Opetia has only three known extant species, including Opetia nigra from Europe, and two species from Japan and Taiwan. Opetia americana obviously differs from O. nigra in details of the wing venation. Indeed, there seems to be a gradual displacement of the tip of veins Sc, R 1 and R 2+3 to a more basal position along the anterior margin, from the condition seen in Puyehuemyia to the condition seen in Opetia americana and O. nigra .

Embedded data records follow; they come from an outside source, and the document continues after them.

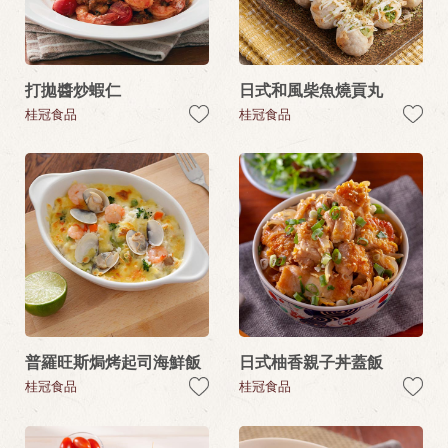
打拋醬炒蝦仁
日式和風柴魚燒貢丸
桂冠食品
桂冠食品
普羅旺斯焗烤起司海鮮飯
日式柚香親子丼蓋飯
桂冠食品
桂冠食品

Amorim et al. (2018) discussed the question of the age of the Opetiidae . The estimated divergence age for the Cyclorrhapha (Wiegmann et al., 2011), about 150 mya, is compatible with the Neocomian age of the Lebanon amber fossil Lonchopterites ( Grimaldi and Cumming, 1999) and a disjunction with the southern temperate Chilean opetiid genus Puyehuemyia . This suggests a possible Jurassic origin for the stem Opetia , and the Opetia americana Kishenehn fossil would be a much later divergence in the genus. The presence of an extinct Eocene Nearctic species of an extant genus also known from the Palaearctic Region is not new. A fossil species of the canthyloscelid genus Synneuron Lundström, 1910 that also has Palaearctic representatives, was recently described, also from the Eocene Kishenehn ( Amorim and Greenwalt, 2020). Another example is the genus Reissa , extant species of which were originally described from the Canary Islands by Greathead and Evenhuis (2001). The Eocene Reissa kohlsi was described from the Green River Formation in western North America ( Evenhuis, 2019). The second half of the Cenozoic may have witnessed the loss of an important number of Holarctic elements in North America.